Three codecs cover ~95% of streamed audio: MP3 (legacy, ubiquitous), AAC (modern default, especially Apple), Opus (open, best for voice). Pick by content type, decoder availability, and licensing.
Quality at the same bitrate
At 128 kbps stereo music: AAC > MP3 (AAC sounds noticeably cleaner). Opus matches AAC at this bitrate, and is much better below 96 kbps. For voice at 32 kbps, Opus is dramatically clearer than either MP3 or AAC.
Decoder support
MP3: every device since 1998. AAC: every device since 2005, native iOS/macOS. Opus: every modern browser, Android 5+, iOS 11+. For maximum reach: MP3 fallback + AAC primary + Opus optional.
Licensing
MP3: patents expired (free).

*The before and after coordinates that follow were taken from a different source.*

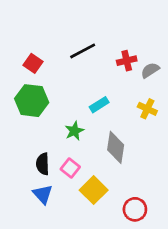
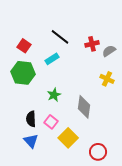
black line: (83, 51) -> (60, 37), turned 66
cyan rectangle: (99, 105) -> (52, 59), moved

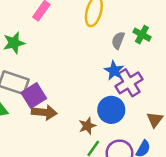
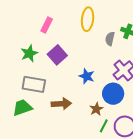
blue star: (114, 71) -> (87, 76), moved
purple square: (34, 96) -> (57, 55), moved

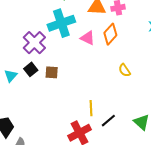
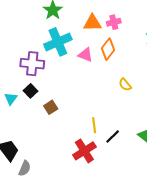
purple cross: (34, 43) -> (32, 64), turned -35
brown square: (52, 72) -> (51, 107), moved, turned -32

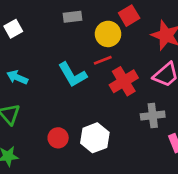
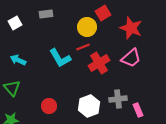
gray rectangle: (73, 17) -> (46, 14), moved
gray cross: (153, 115) -> (118, 99), moved
white hexagon: (95, 138) -> (89, 106), moved

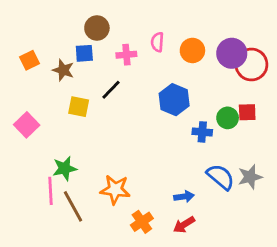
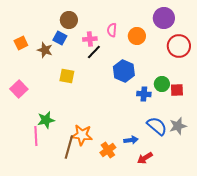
blue square: (84, 53) -> (60, 38), turned 32
purple circle: (232, 53) -> (164, 18), moved
black line: (111, 90) -> (94, 52), moved
yellow square: (79, 107) -> (67, 76), moved
red square: (247, 112) -> (177, 90), moved
brown line: (73, 206) -> (69, 147), moved, turned 45
orange cross: (142, 222) -> (108, 150), moved
red arrow: (184, 225) -> (145, 158), moved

AAC: still patent-encumbered but most encoder/decoder licenses bundled into OS. Opus: royalty-free by design (IETF + Xiph).
Use case matrix
| Use case | Codec | Bitrate |
|---|---|---|
| Music streaming | AAC (or Opus 96+) | 128-256 kbps |
| Podcast | AAC | 64-128 kbps |
| VoIP / WebRTC | Opus | 24-32 kbps |
| Audiobook | AAC mono | 32-64 kbps |
| Voice memo | Opus | 16-24 kbps |
Container choice
Format ≠ codec. AAC inside MP4 container (.m4a/.mp4) for music. AAC inside ADTS for streaming. Opus inside OGG or WebM. MP3 is its own format. Container affects metadata, streamability, and DRM — not audio quality.